## Exercise description
In your copy, leave out the pictures and output only the lines from the one holding "mehr erfahren" through the end of the data below, exactly.

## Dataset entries
§ §
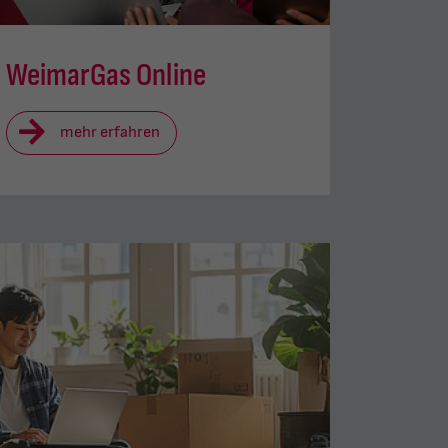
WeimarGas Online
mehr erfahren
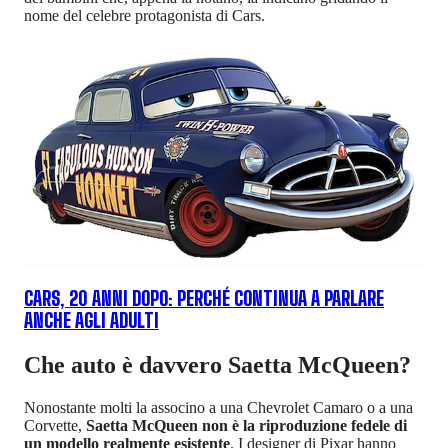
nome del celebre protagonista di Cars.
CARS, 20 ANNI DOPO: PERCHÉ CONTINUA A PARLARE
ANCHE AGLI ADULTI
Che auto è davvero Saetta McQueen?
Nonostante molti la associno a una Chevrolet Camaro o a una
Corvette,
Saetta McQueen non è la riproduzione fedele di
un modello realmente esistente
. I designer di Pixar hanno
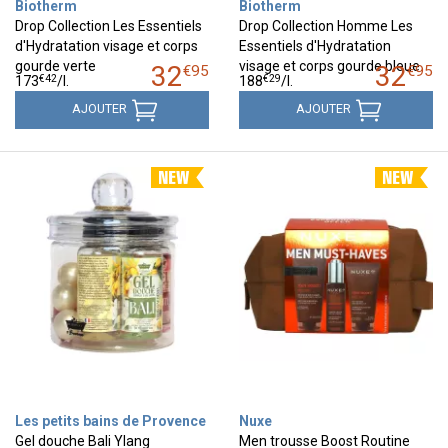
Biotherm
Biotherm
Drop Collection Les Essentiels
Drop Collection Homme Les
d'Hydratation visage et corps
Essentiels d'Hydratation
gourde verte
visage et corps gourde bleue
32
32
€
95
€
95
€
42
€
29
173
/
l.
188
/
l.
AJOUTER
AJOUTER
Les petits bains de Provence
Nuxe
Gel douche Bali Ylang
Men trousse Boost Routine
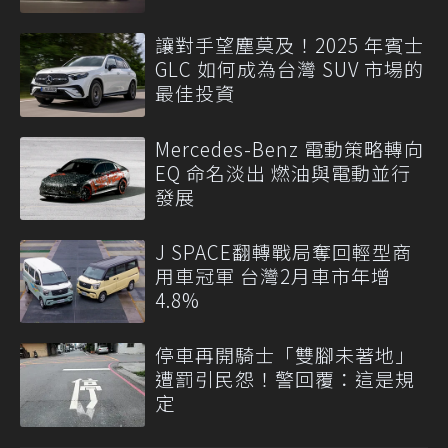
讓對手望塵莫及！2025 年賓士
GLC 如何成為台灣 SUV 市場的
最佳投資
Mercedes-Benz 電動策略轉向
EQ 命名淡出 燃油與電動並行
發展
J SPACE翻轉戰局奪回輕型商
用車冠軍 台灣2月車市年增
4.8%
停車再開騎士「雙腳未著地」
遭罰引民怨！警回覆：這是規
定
§ §
## Result of the exercise
mehr erfahren
nome del celebre protagonista di Cars.
CARS, 20 ANNI DOPO: PERCHÉ CONTINUA A PARLARE
ANCHE AGLI ADULTI
Che auto è davvero Saetta McQueen?
Nonostante molti la associno a una Chevrolet Camaro o a una
Corvette,
Saetta McQueen non è la riproduzione fedele di
un modello realmente esistente
. I designer di Pixar hanno
Biotherm
Biotherm
Drop Collection Les Essentiels
Drop Collection Homme Les
d'Hydratation visage et corps
Essentiels d'Hydratation
gourde verte
visage et corps gourde bleue
32
32
€
95
€
95
€
42
€
29
173
/
l.
188
/
l.
AJOUTER
AJOUTER
Les petits bains de Provence
Nuxe
Gel douche Bali Ylang
Men trousse Boost Routine
讓對手望塵莫及！2025 年賓士
GLC 如何成為台灣 SUV 市場的
最佳投資
Mercedes-Benz 電動策略轉向
EQ 命名淡出 燃油與電動並行
發展
J SPACE翻轉戰局奪回輕型商
用車冠軍 台灣2月車市年增
4.8%
停車再開騎士「雙腳未著地」
遭罰引民怨！警回覆：這是規
定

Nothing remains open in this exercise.